[Provided entries Boundary: Start]

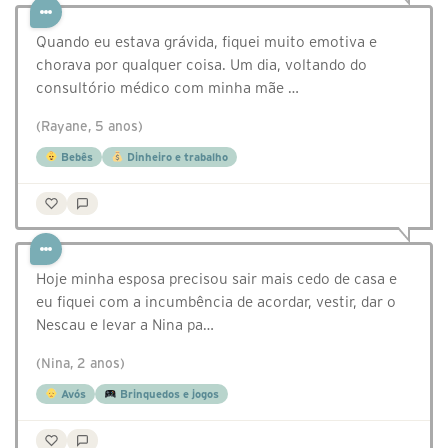
Quando eu estava grávida, fiquei muito emotiva e
chorava por qualquer coisa. Um dia, voltando do
consultório médico com minha mãe …
(Rayane, 5 anos)
Bebês
Dinheiro e trabalho
Hoje minha esposa precisou sair mais cedo de casa e
eu fiquei com a incumbência de acordar, vestir, dar o
Nescau e levar a Nina pa…
(Nina, 2 anos)
Avós
Brinquedos e jogos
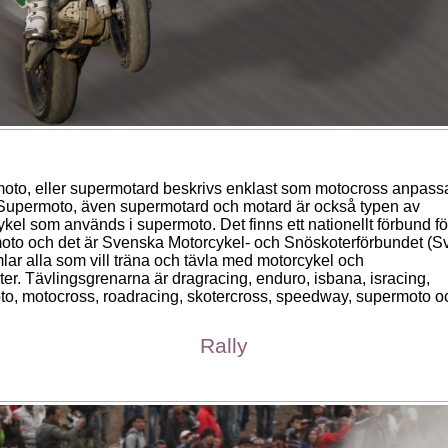
oto, eller supermotard beskrivs enklast som motocross anpassa
. Supermoto, även supermotard och motard är också typen av
kel som används i supermoto. Det finns ett nationellt förbund fö
oto och det är Svenska Motorcykel- och Snöskoterförbundet (S
ar alla som vill träna och tävla med motorcykel och
er. Tävlingsgrenarna är dragracing, enduro, isbana, isracing,
o, motocross, roadracing, skotercross, speedway, supermoto och
Rally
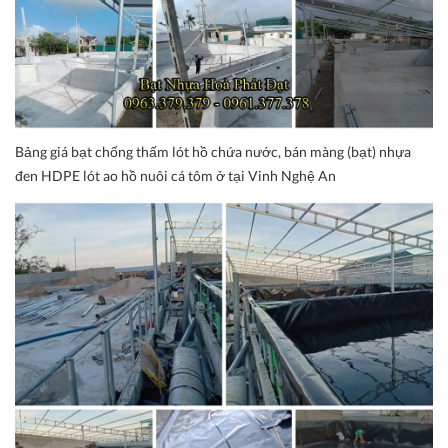
Bảng giá bạt chống thấm lót hồ chứa nước, bán màng (bạt) nhựa
đen HDPE lót ao hồ nuôi cá tôm ở tại Vinh Nghệ An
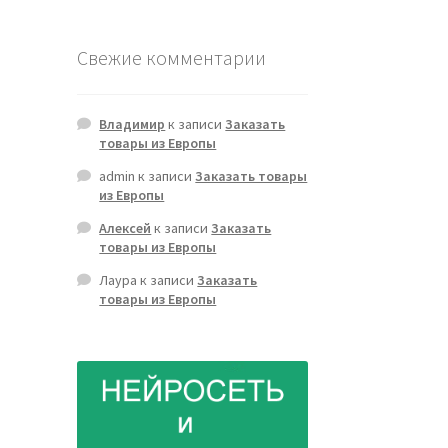
Свежие комментарии
Владимир
к записи
Заказать
товары из Европы
admin
к записи
Заказать товары
из Европы
Алексей
к записи
Заказать
товары из Европы
Лаура
к записи
Заказать
товары из Европы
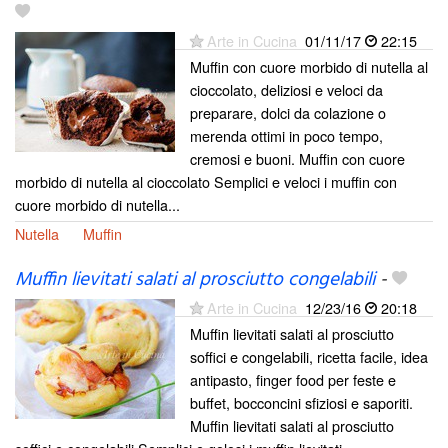
Arte in Cucina
01/11/17
22:15
Muffin con cuore morbido di nutella al
cioccolato, deliziosi e veloci da
preparare, dolci da colazione o
merenda ottimi in poco tempo,
cremosi e buoni. Muffin con cuore
morbido di nutella al cioccolato Semplici e veloci i muffin con
cuore morbido di nutella...
Nutella
Muffin
Muffin lievitati salati al prosciutto congelabili
-
Arte in Cucina
12/23/16
20:18
Muffin lievitati salati al prosciutto
soffici e congelabili, ricetta facile, idea
antipasto, finger food per feste e
buffet, bocconcini sfiziosi e saporiti.
Muffin lievitati salati al prosciutto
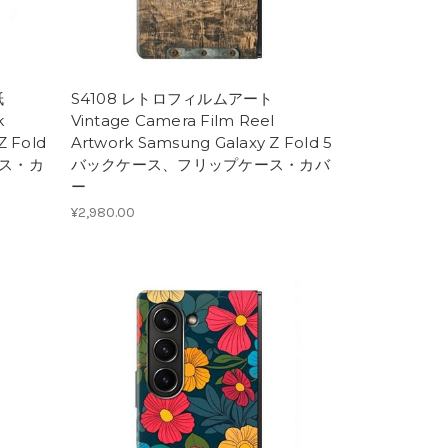
紙
S4108 レトロフィルムアート
k
Vintage Camera Film Reel
Z Fold
Artwork Samsung Galaxy Z Fold 5
ース・カ
バックケース、フリップケース・カバ
ー
¥2,980.00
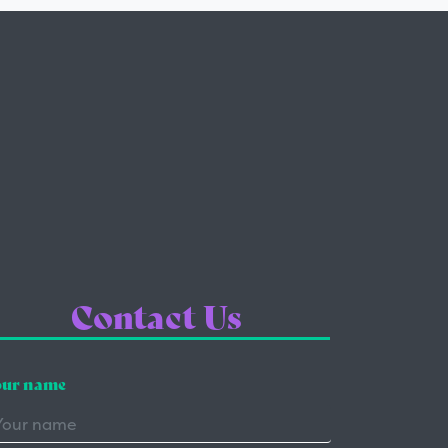
Contact Us
ur name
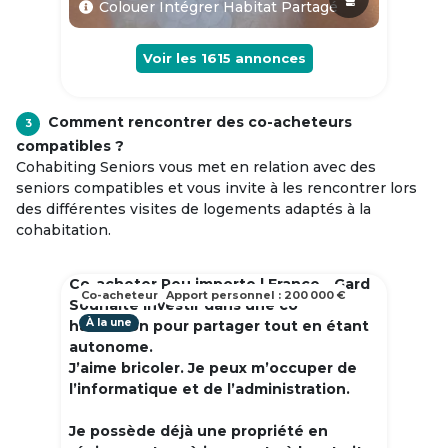
Colouer Intégrer Habitat Partagé
Voir les
1615
annonces
Comment rencontrer des co-acheteurs
3
compatibles ?
Cohabiting Seniors vous met en relation avec des
seniors compatibles et vous invite à les rencontrer lors
des différentes visites de logements adaptés à la
cohabitation.
Co-acheter Peu importe | France - Gard
Co-acheteur
Apport personnel : 200 000 €
Souhaite investir dans une co
À la une
habitation pour partager tout en étant
autonome.
J’aime bricoler. Je peux m’occuper de
l’informatique et de l’administration.
Je possède déjà une propriété en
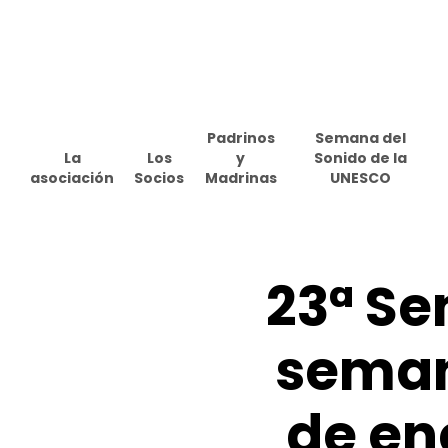
Skip
to
main
content
Padrinos
Semana del
La
Los
y
Sonido de la
asociación
Socios
Madrinas
UNESCO
23ª
Se
sema
de
en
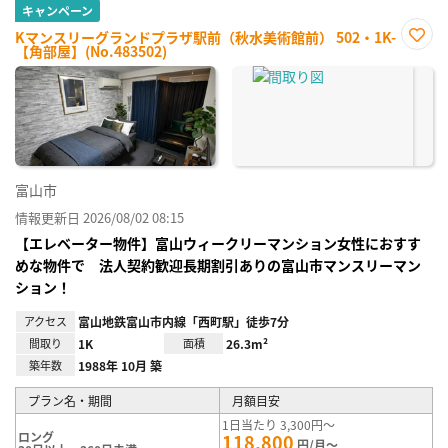
キャンペーン
Kマンスリーグランドプラザ駅前（秋水美術館前） 502・1K-
【角部屋】(No.483502)
お気
に入
り登
録
富山市
情報更新日 2026/08/02 08:15
【エレベーター物件】富山ウィークリーマンション女性におすす
めな物件で 法人契約歓迎長期割引ありの富山市マンスリーマン
ション！
アクセス
富山地鉄富山市内線「西町駅」徒歩7分
間取り
1K
面積
26.3m²
築年数
1988年 10月 築
プラン名・期間
月額目安
1日当たり 3,300円～
ロング
118,800
円/月～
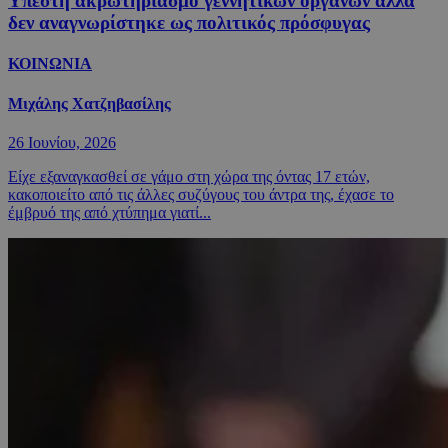
Υπέστη ακρωτηριασμό γεννητικών οργάνων αλλά
δεν αναγνωρίστηκε ως πολιτικός πρόσφυγας
ΚΟΙΝΩΝΙΑ
Μιχάλης Χατζηβασίλης
26 Ιουνίου, 2026
Είχε εξαναγκασθεί σε γάμο στη χώρα της όντας 17 ετών,
κακοποιείτο από τις άλλες συζύγους του άντρα της, έχασε το
έμβρυό της από χτύπημα γιατί...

[Provided entries Boundary: End]

Line for line, output the entries above from the line with "Brinquedos e jogos" to the line with "l’informatique et de l’administration.", both included, and nothing more. Skip pictures.

Result for this exercise
Brinquedos e jogos
oto, eller supermotard beskrivs enklast som motocross anpassa
. Supermoto, även supermotard och motard är också typen av
kel som används i supermoto. Det finns ett nationellt förbund fö
oto och det är Svenska Motorcykel- och Snöskoterförbundet (S
ar alla som vill träna och tävla med motorcykel och
er. Tävlingsgrenarna är dragracing, enduro, isbana, isracing,
o, motocross, roadracing, skotercross, speedway, supermoto och
Rally
Bảng giá bạt chống thấm lót hồ chứa nước, bán màng (bạt) nhựa
đen HDPE lót ao hồ nuôi cá tôm ở tại Vinh Nghệ An
Свежие комментарии
Владимир
к записи
Заказать
товары из Европы
admin
к записи
Заказать товары
из Европы
Алексей
к записи
Заказать
товары из Европы
Лаура
к записи
Заказать
товары из Европы
Arte in Cucina
01/11/17
22:15
Muffin con cuore morbido di nutella al
cioccolato, deliziosi e veloci da
preparare, dolci da colazione o
merenda ottimi in poco tempo,
cremosi e buoni. Muffin con cuore
morbido di nutella al cioccolato Semplici e veloci i muffin con
cuore morbido di nutella...
Nutella
Muffin
Muffin lievitati salati al prosciutto congelabili
-
Arte in Cucina
12/23/16
20:18
Muffin lievitati salati al prosciutto
soffici e congelabili, ricetta facile, idea
antipasto, finger food per feste e
buffet, bocconcini sfiziosi e saporiti.
Muffin lievitati salati al prosciutto
紙
S4108 レトロフィルムアート
k
Vintage Camera Film Reel
Z Fold
Artwork Samsung Galaxy Z Fold 5
ース・カ
バックケース、フリップケース・カバ
ー
¥2,980.00
Contact Us
ur name
Colouer Intégrer Habitat Partagé
Voir les
1615
annonces
Comment rencontrer des co-acheteurs
3
compatibles ?
Cohabiting Seniors vous met en relation avec des
seniors compatibles et vous invite à les rencontrer lors
des différentes visites de logements adaptés à la
cohabitation.
Co-acheter Peu importe | France - Gard
Co-acheteur
Apport personnel : 200 000 €
Souhaite investir dans une co
À la une
habitation pour partager tout en étant
autonome.
J’aime bricoler. Je peux m’occuper de
l’informatique et de l’administration.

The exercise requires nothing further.